Higher concentrations of carbon dioxide are associated with reductions in protein and multiple key nutrients in rice, according to a new field study by an international team that included scientists from the University of Washington School of Public Health.

The study, published in Science Advances, shows for the first time that rice grown at concentrations of atmospheric CO2 expected by the end of this century has lower levels of four key B vitamins. The findings also support research from other field studies showing rice grown under higher CO2 concentrations has less protein, iron and zinc.

“Rice has been a dietary staple for thousands of years for many populations in Asia and is the fastest growing food staple in Africa,” said co-author Kristie Ebi, director of the UW Center for Health and the Global Environment and professor of global health and environmental and occupational health sciences. “Reductions in the nutritional quality of rice could affect maternal and child health for millions of people.”

Field studies showed that average Vitamin B1 (thiamine) levels decreased by 17.1 percent; average Vitamin B2 (riboflavin) by 16.6 percent; average Vitamin B5 (pantothenic acid) by 12.7 percent; and average Vitamin B9 (folate) by 30.3 percent. The researchers reported no change in levels of Vitamin B6 or calcium, while Vitamin E levels increased for most strains. They also found an average 10.3 percent reduction in protein, 8 percent reduction in iron and 5.1 percent reduction in zinc.
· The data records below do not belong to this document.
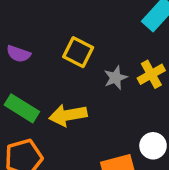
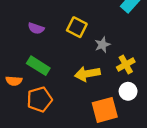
yellow cross: (151, 74) -> (126, 64), moved
yellow arrow: (68, 115) -> (87, 74), moved

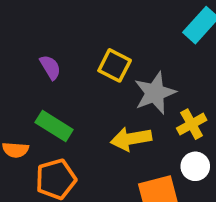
purple semicircle: (36, 28) -> (50, 67), turned -140
gray star: (102, 45) -> (155, 93), size x1.6

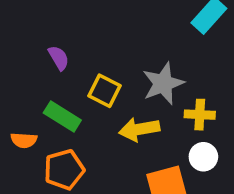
yellow square: (115, 65) -> (104, 91), moved
yellow cross: (192, 124) -> (200, 115), turned 32

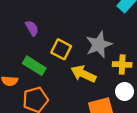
yellow arrow: (139, 129) -> (83, 74), turned 35

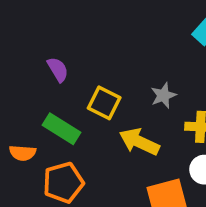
gray star: (99, 45) -> (163, 95), size x0.6

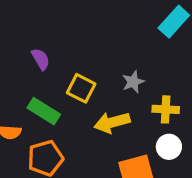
yellow arrow: (139, 142) -> (112, 122), turned -40

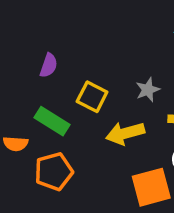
purple semicircle: (41, 59) -> (49, 65), turned 50

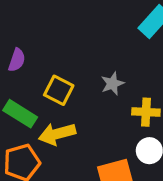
yellow arrow: (125, 133) -> (57, 134), moved

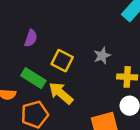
yellow arrow: (57, 134) -> (61, 93), turned 56

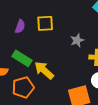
yellow square: (62, 61) -> (45, 23), moved, turned -30

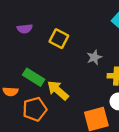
yellow square: (45, 23) -> (59, 39), turned 30
purple semicircle: (20, 26) -> (25, 29), moved, turned 64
“We are showing that global warming, climate change and particularly greenhouse gases – carbon dioxide – can have an impact on the nutrient content of plants we eat,” said co-author Adam Drewnowski, director of the UW’s Center for Public Health Nutrition and a professor of epidemiology.

CO2-induced changes in the nutritional quality of rice would likely “exacerbate the overall burden of disease and could affect early childhood development,” researchers said, noting that undernutrition can worsen diarrheal disease and malaria. CO2-induced nutritional deficits are projected to be greater for those countries with the lowest overall gross domestic product per capita, the study showed.

The research team included the Institute of Soil Science, Chinese Academy of Sciences; the University of Tokyo; the United States Department of Agriculture’s Agricultural Research Service; Bryan College of Health Sciences in Lincoln, Nebraska; and the University of Southern Queensland.